Vietnam Ekspor 8 Juta Ton Lebih Beras pada 2025, Raup Untung Rp68 Triliun

> Ekspor beras Vietnam pada tahun 2025 mencapai lebih dari 8,06 juta ton, menghasilkan pendapatan lebih dari US$4,1 miliar (sekitar Rp68 Triliun).

> Dibandingkan dengan tahun sebelumnya, angka-angka ini menunjukkan penurunan sebesar 10,8% dalam volume dan 27,6% dalam nilai. Penurunan pendapatan ini disebabkan oleh penurunan harga beras global dan melemahnya permintaan luar negeri.


Vietnam, Suarathailand- Vietnam mengekspor lebih dari 8,06 juta ton beras pada tahun 2025, menghasilkan pendapatan lebih dari US$4,1 miliar, menurut statistik terbaru dari Departemen Bea Cukai.
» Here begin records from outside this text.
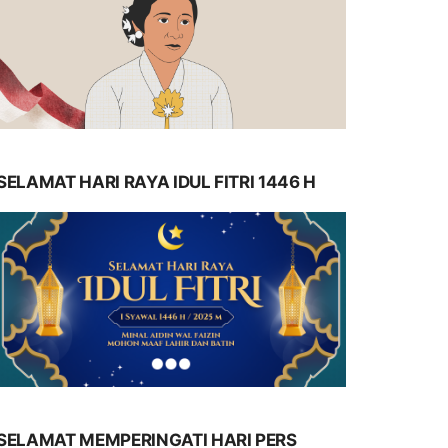
SELAMAT HARI RAYA IDUL FITRI 1446 H
SELAMAT MEMPERINGATI HARI PERS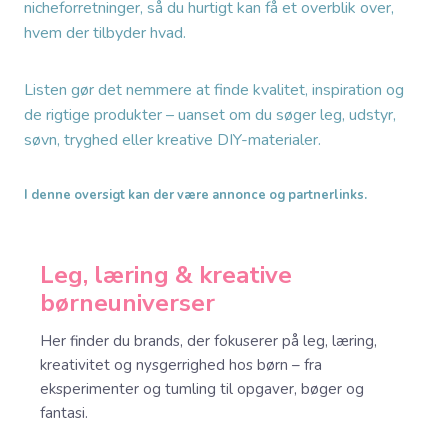
nicheforretninger, så du hurtigt kan få et overblik over,
hvem der tilbyder hvad.
Listen gør det nemmere at finde kvalitet, inspiration og
de rigtige produkter – uanset om du søger leg, udstyr,
søvn, tryghed eller kreative DIY-materialer.
I denne oversigt kan der være annonce og partnerlinks.
Leg, læring & kreative
børneuniverser
Her finder du brands, der fokuserer på leg, læring,
kreativitet og nysgerrighed hos børn – fra
eksperimenter og tumling til opgaver, bøger og
fantasi.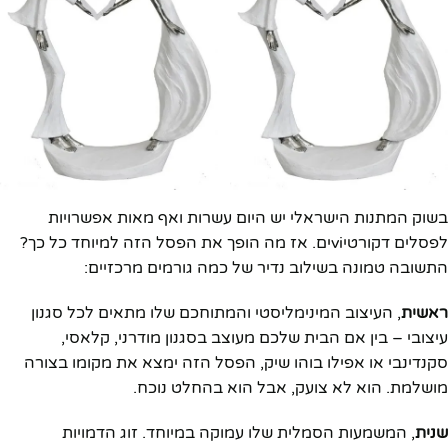
בשוק המתנות הישראלי יש היום עשרות ואף מאות אפשרויות
לפסלים דקורטיviים. אז מה הופך את הפסל הזה למיוחד כל כך?
התשובה טמונה בשילוב נדיר של כמה גורמים מרכזיים:
ראשית
, העיצוב המינימליסטי והמתוחכם שלו מתאים לכל סגנון
עיצובי – בין אם הבית שלכם מעוצב בסגנון מודרני, קלאסי,
סקנדינבי או אפילו בוהו שיק, הפסל הזה ימצא את מקומו בצורה
מושלמת. הוא לא צועק, אבל הוא בהחלט נוכח.
שנית
, המשמעות הסמלית שלו עמוקה במיוחד. זוג הדמויות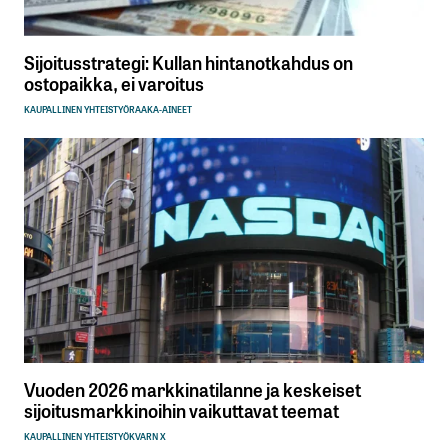
Sijoitusstrategi: Kullan hintanotkahdus on
ostopaikka, ei varoitus
KAUPALLINEN YHTEISTYÖ
RAAKA-AINEET
Vuoden 2026 markkinatilanne ja keskeiset
sijoitusmarkkinoihin vaikuttavat teemat
KAUPALLINEN YHTEISTYÖ
KVARN X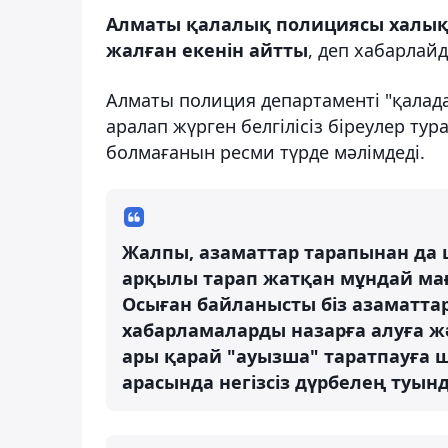
Алматы қалалық полициясы халық 
жалған екенін айтты
, деп хабарлай
Алматы полиция департаменті "қалада
аралап жүрген белгілісіз біреулер ту
болмағанын ресми түрде мәлімдеді.
Жалпы, азаматтар тарапынан да 
арқылы тарап жатқан мұндай м
Осыған байланысты біз азаматтар
хабарламаларды назарға алуға ж
ары қарай "ауызша" таратпауға
арасында негізсіз дүрбелең туын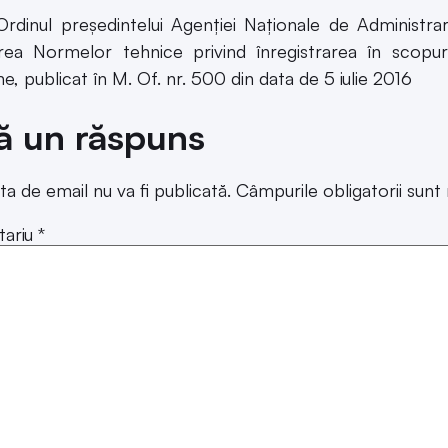
ea Normelor tehnice privind înregistrarea în scopur
e, publicat în M. Of. nr. 500 din data de 5 iulie 2016
ă un răspuns
ta de email nu va fi publicată.
Câmpurile obligatorii sun
ariu
*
Angka-angka tersebut menunjukkan penurunan tahunan sebesar 10,8% dalam volume dan 27,6% dalam nilai, yang jelas mencerminkan dampak penurunan harga beras global selama setahun terakhir.

Beras pecah 5% dari negara itu dikutip dalam beberapa hari terakhir antara US$360 dan US$365 per ton. 
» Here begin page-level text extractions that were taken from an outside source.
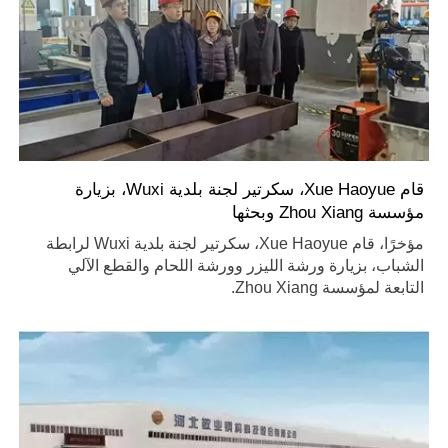
قام Xue Haoyue، سكرتير لجنة بلدية Wuxi، بزيارة
مؤسسة Zhou Xiang وبحثها
مؤخرًا، قام Xue Haoyue، سكرتير لجنة بلدية Wuxi لرابطة
الشباب، بزيارة ورشة الليزر وورشة اللحام والقطع الآلي
التابعة لمؤسسة Zhou Xiang.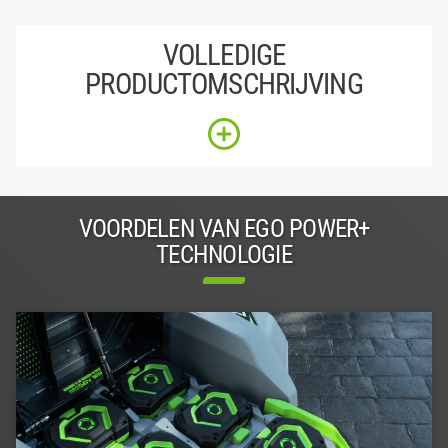
VOLLEDIGE
PRODUCTOMSCHRIJVING
VOORDELEN VAN EGO POWER+
TECHNOLOGIE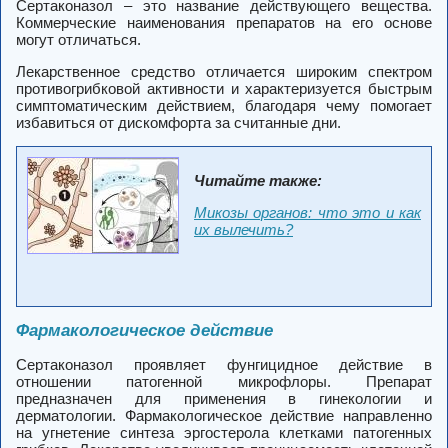
Сертаконазол – это название действующего вещества.
Коммерческие наименования препаратов на его основе
могут отличаться.
Лекарственное средство отличается широким спектром
противогрибковой активности и характеризуется быстрым
симптоматическим действием, благодаря чему помогает
избавиться от дискомфорта за считанные дни.
Читайте также:
Микозы органов: что это и как
их вылечить?
Фармакологическое действие
Сертаконазол проявляет фунгицидное действие в
отношении патогенной микрофлоры. Препарат
предназначен для применения в гинекологии и
дерматологии. Фармакологическое действие направленно
на угнетение синтеза эргостерола клетками патогенных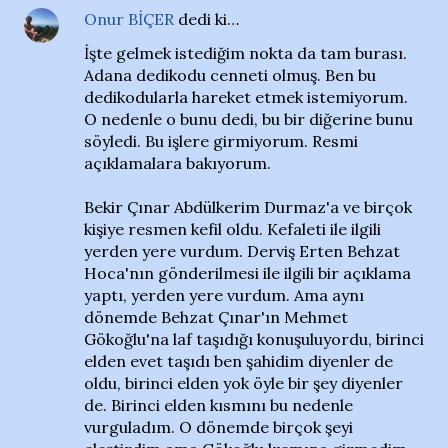
Onur BİÇER
dedi ki…
İşte gelmek istediğim nokta da tam burası.
Adana dedikodu cenneti olmuş. Ben bu
dedikodularla hareket etmek istemiyorum.
O nedenle o bunu dedi, bu bir diğerine bunu
söyledi. Bu işlere girmiyorum. Resmi
açıklamalara bakıyorum.
Bekir Çınar Abdülkerim Durmaz'a ve birçok
kişiye resmen kefil oldu. Kefaleti ile ilgili
yerden yere vurdum. Derviş Erten Behzat
Hoca'nın gönderilmesi ile ilgili bir açıklama
yaptı, yerden yere vurdum. Ama aynı
dönemde Behzat Çınar'ın Mehmet
Gökoğlu'na laf taşıdığı konuşuluyordu, birinci
elden evet taşıdı ben şahidim diyenler de
oldu, birinci elden yok öyle bir şey diyenler
de. Birinci elden kısmını bu nedenle
vurguladım. O dönemde birçok şeyi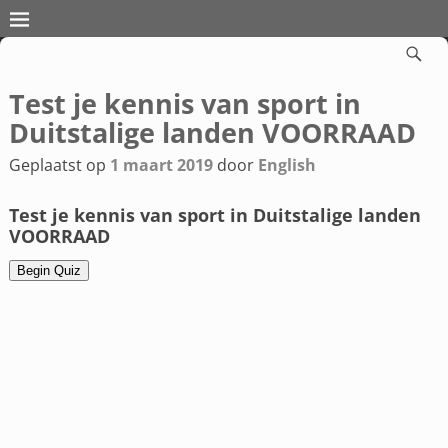
Test je kennis van sport in
Bericht navigatie
Duitstalige landen VOORRAAD
Geplaatst op
1 maart 2019
door
English
Test je kennis van sport in Duitstalige landen
VOORRAAD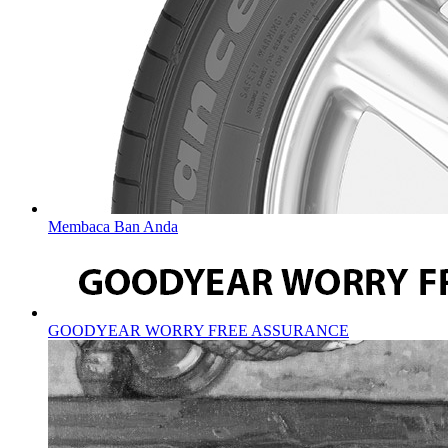
Membaca Ban Anda
GOODYEAR WORRY FREE ASSURANCE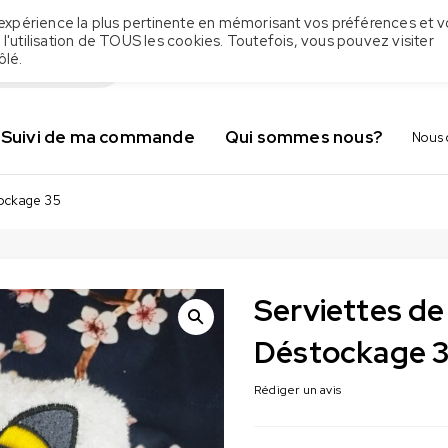
 l'expérience la plus pertinente en mémorisant vos préférences et v
 l'utilisation de TOUS les cookies. Toutefois, vous pouvez visiter
ôlé.
Suivi de ma commande
Qui sommes nous?
Nous 
tockage 35
Serviettes de
Déstockage 
Rédiger un avis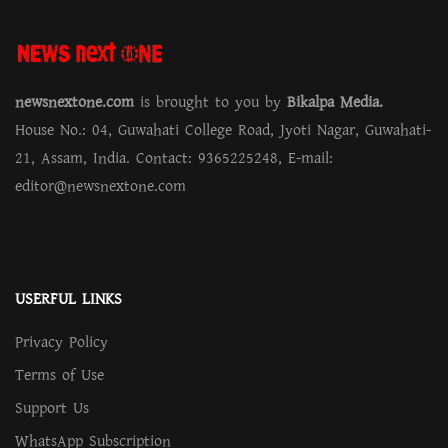
newsnextone.com
is brought to you by
Bikalpa Media.
House No.: 04, Guwahati College Road, Jyoti Nagar, Guwahati-
21, Assam, India. Contact: 9365225248, E-mail:
editor@newsnextone.com
USERFUL LINKS
Privacy Policy
Terms of Use
Support Us
WhatsApp Subscription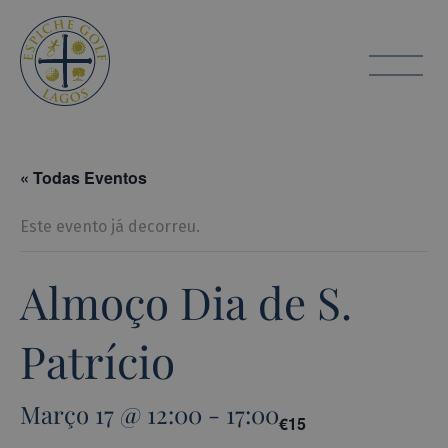
Espiche Golf
toggle
« Todas Eventos
Este evento já decorreu.
Almoço Dia de S.
Patrício
Março 17 @ 12:00
-
17:00
€15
Seorang pedagang di Kota Ho Chi Minh mengatakan aktivitas perdagangan telah melambat di tengah lemahnya permintaan luar negeri, memperkirakan bahwa permintaan kemungkinan akan tetap rendah karena Filipina dan Indonesia mungkin akan mengurangi pembelian, sementara pasokan dari India diperkirakan akan meningkat tajam.
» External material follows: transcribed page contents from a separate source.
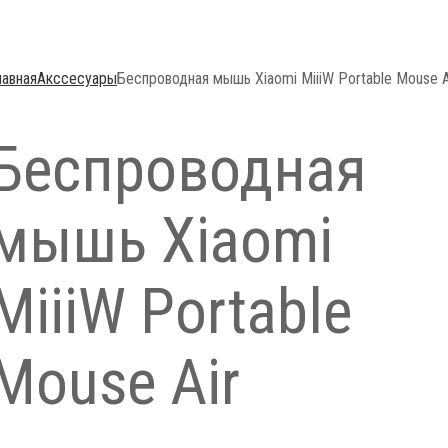
лавная
Акссесуары
Беспроводная мышь Xiaomi MiiiW Portable Mouse A
Беспроводная
мышь Xiaomi
MiiiW Portable
Mouse Air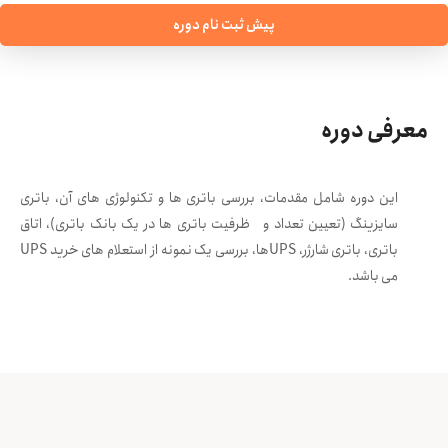
پیش ثبت نام دوره
معرفی دوره
این دوره شامل مقدمات، بررسی باتری ها و تکنولوژی های آن، باتری
سایزینگ (تعیین تعداد و ظرفیت باتری ها در یک بانک باتری)، اتاق
باتری، باتری شارژر، UPSها، بررسی یک نمونه از استعلام های خرید UPS
می باشد.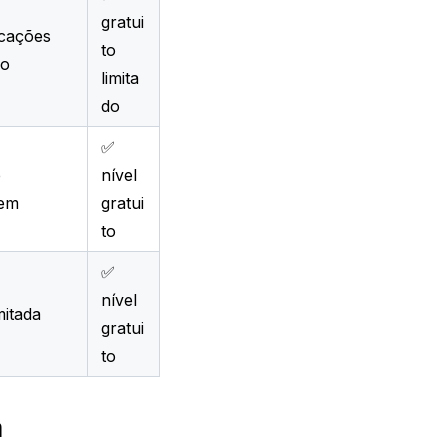
gratui
icações
to
go
limita
do
✅
e
nível
gem
gratui
to
✅
nível
mitada
gratui
to
 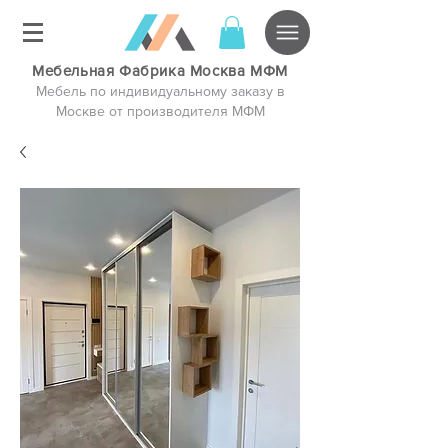
Мебельная Фабрика Москва МФМ
Мебель по индивидуальному заказу в
Москве от производителя МФМ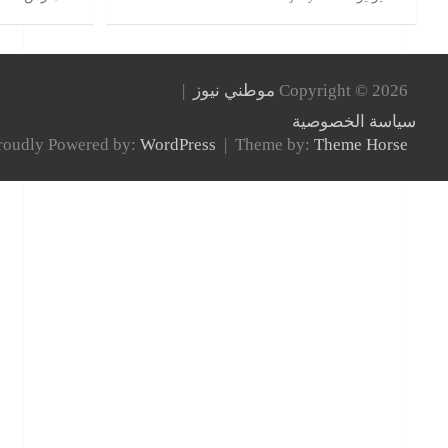
Copyright © 2026
موطني نيوز
سياسة الخصوصية
roudly Powered by:
WordPress
Theme by:
Theme Horse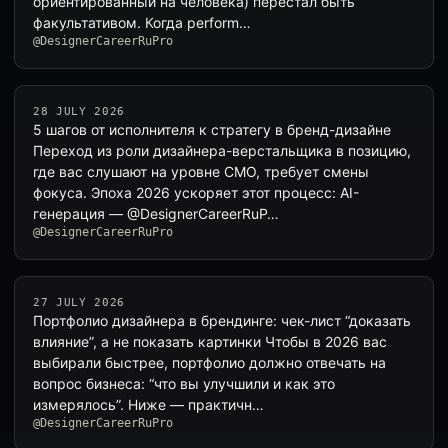
ориентированный на человека) перестал быть
факультативом. Когда perform…
@DesignerCareerRuPro
28 JULY 2026
5 шагов от исполнителя к стратегу в бренд-дизайне
Переход из роли дизайнера-верстальщика в позицию,
где вас слушают на уровне СMO, требует смены
фокуса. Эпоха 2026 ускоряет этот процесс: AI-
генерация — @DesignerCareerRuP…
@DesignerCareerRuPro
27 JULY 2026
Портфолио дизайнера в брендинге: чек-лист “доказать
влияние”, а не показать картинки Чтобы в 2026 вас
выбирали быстрее, портфолио должно отвечать на
вопрос бизнеса: “что вы улучшили и как это
измерялось”. Ниже — практичн…
@DesignerCareerRuPro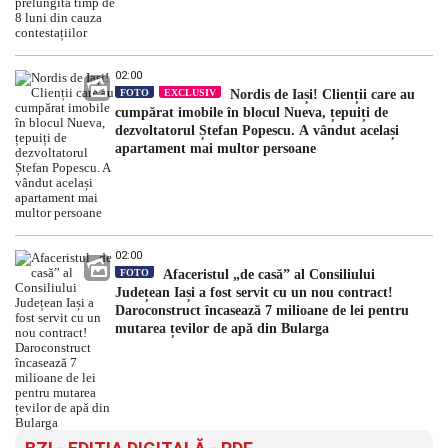
02:00
FOTO
EXCLUSIV
Nordis de Iași! Clienții care au
cumpărat imobile în blocul Nueva, țepuiți de
dezvoltatorul Ștefan Popescu. A vândut același
apartament mai multor persoane
02:00
FOTO
Afaceristul „de casă” al Consiliului
Județean Iași a fost servit cu un nou contract!
Daroconstruct încasează 7 milioane de lei pentru
mutarea țevilor de apă din Bularga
Menurut Kementerian Pertanian dan Lingkungan Hidup, hingga 31 Desember 2025, Delta Mekong, lumbung padi terbesar Vietnam, telah menanam 921.000 hektar tanaman padi Musim Dingin-Musim Semi 2025–2026, setara dengan 73,8 juta hektar dari total luas lahan yang direncanakan sebesar 1,266 juta hektar.

Beberapa lahan yang ditanami lebih awal telah mulai dipanen.